I'd say the same to you...

You are only considering one kind of scenario.  Alan's and my work is aimed at protecting systems from attackers that have some level of physical access to the machines.  There are people in the world who have to contend with this sort of thing, and the major competing OSes (Apple, Linux, MS, etc) all have their own full-disk encryption solutions.

Moreover, my work is aimed at tamper-resilience at the OS level.  Yes, I know OS tamper-resistance can be undermined without trusted firmware, but we are seeing projects like coreboot and others working toward that end.  Moreover, these kinds of efforts are themselves pointless when the OS does things like leaving the most sensitive part of the system wide open to tampering.

Speaking personally, I would like to see a system where I have full disk encryption combined with EFI secure boot with a unique platform key stored on my encrypted disk. Having an unencrypted boot partition in such a system just opens up more attacks, plain an simple.  (I would also like to see an open source firmware and no ME, but that's out of scope here)

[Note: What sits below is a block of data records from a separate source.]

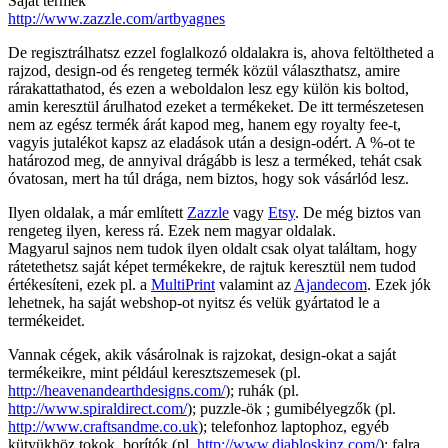
Saját termék
http://www.zazzle.com/artbyagnes
De regisztrálhatsz ezzel foglalkozó oldalakra is, ahova feltöltheted a
rajzod, design-od és rengeteg termék közül választhatsz, amire
rárakattathatod, és ezen a weboldalon lesz egy külön kis boltod,
amin keresztül árulhatod ezeket a termékeket. De itt természetesen
nem az egész termék árát kapod meg, hanem egy royalty fee-t,
vagyis jutalékot kapsz az eladások után a design-odért. A %-ot te
határozod meg, de annyival drágább is lesz a terméked, tehát csak
óvatosan, mert ha túl drága, nem biztos, hogy sok vásárlód lesz.
Ilyen oldalak, a már említett
Zazzle
vagy
Etsy
. De még biztos van
rengeteg ilyen, keress rá. Ezek nem magyar oldalak.
Magyarul sajnos nem tudok ilyen oldalt csak olyat találtam, hogy
rátetethetsz saját képet termékekre, de rajtuk keresztül nem tudod
értékesíteni, ezek pl. a
MultiPrint
valamint az
Ajandecom
. Ezek jók
lehetnek, ha saját webshop-ot nyitsz és velük gyártatod le a
termékeidet.
Vannak cégek, akik vásárolnak is rajzokat, design-okat a saját
termékeikre, mint például keresztszemesek (pl.
http://heavenandearthdesigns.com/
); ruhák (pl.
http://www.spiraldirect.com/
); puzzle-ök ; gumibélyegzők (pl.
http://www.craftsandme.co.uk
); telefonhoz laptophoz, egyéb
kütyükhöz tokok, borítók (pl.
http://www.diabloskinz.com/
); falra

Finally, it's not like Alan's and my work *forces* anyone to use GELI.  If you are really worried about some scenario where an attacker doesn't have physical access and needs to backdoor the firmware to sniff keys so they can access data they can't see despite being able to write to firmware, then fine, don't use GELI at boot.  Better yet, use the compile flag to remove it from boot1 and loader completely.  But if you want full disk encryption, you have the option of having it.